[Stored data entries]
========================================================================
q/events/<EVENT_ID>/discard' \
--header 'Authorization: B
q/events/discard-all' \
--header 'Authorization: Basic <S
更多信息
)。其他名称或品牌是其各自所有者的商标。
========================================================================
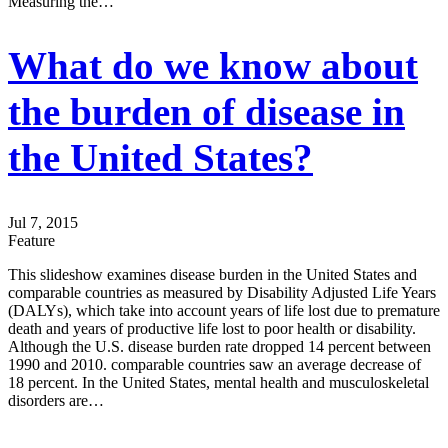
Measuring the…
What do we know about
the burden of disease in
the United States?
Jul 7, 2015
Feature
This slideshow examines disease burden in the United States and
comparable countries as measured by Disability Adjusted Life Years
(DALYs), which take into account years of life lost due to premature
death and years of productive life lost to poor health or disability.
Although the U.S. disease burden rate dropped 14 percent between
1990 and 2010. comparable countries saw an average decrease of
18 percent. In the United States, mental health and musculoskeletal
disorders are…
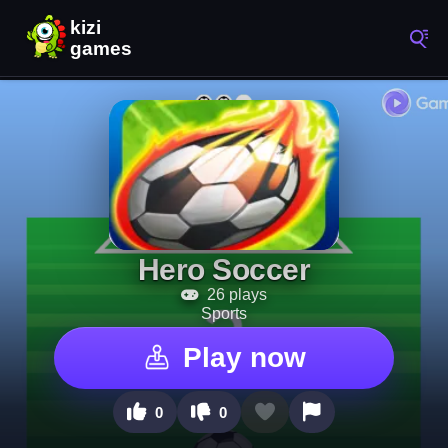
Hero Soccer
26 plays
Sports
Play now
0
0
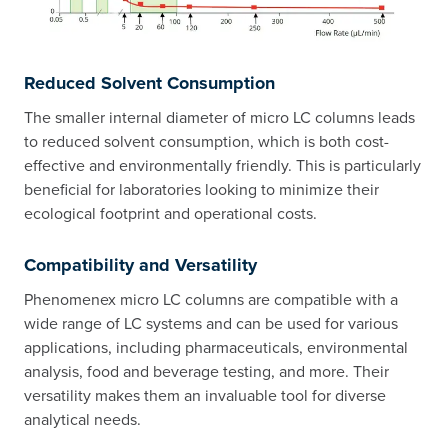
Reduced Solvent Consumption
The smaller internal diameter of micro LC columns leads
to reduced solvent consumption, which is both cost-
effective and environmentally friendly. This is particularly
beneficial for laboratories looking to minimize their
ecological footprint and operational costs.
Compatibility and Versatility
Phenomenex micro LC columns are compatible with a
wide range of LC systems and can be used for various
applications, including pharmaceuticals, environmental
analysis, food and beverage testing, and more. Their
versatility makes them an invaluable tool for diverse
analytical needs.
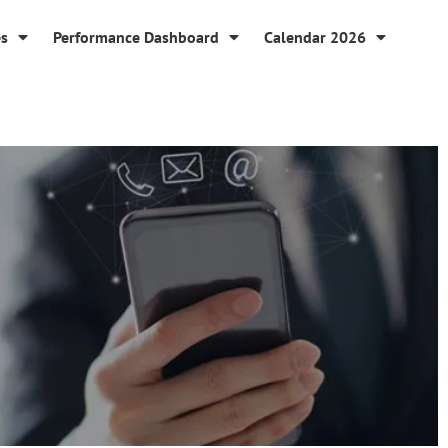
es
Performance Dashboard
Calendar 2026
========================================================================
Assignment: Write out exactly the run of lines above that starts at the line containing "versatility makes them" and ends at the line containing "Calendar 2026". Include both, and leave the pictures out.

Result of the exercise:
versatility makes them an invaluable tool for diverse
analytical needs.
es
Performance Dashboard
Calendar 2026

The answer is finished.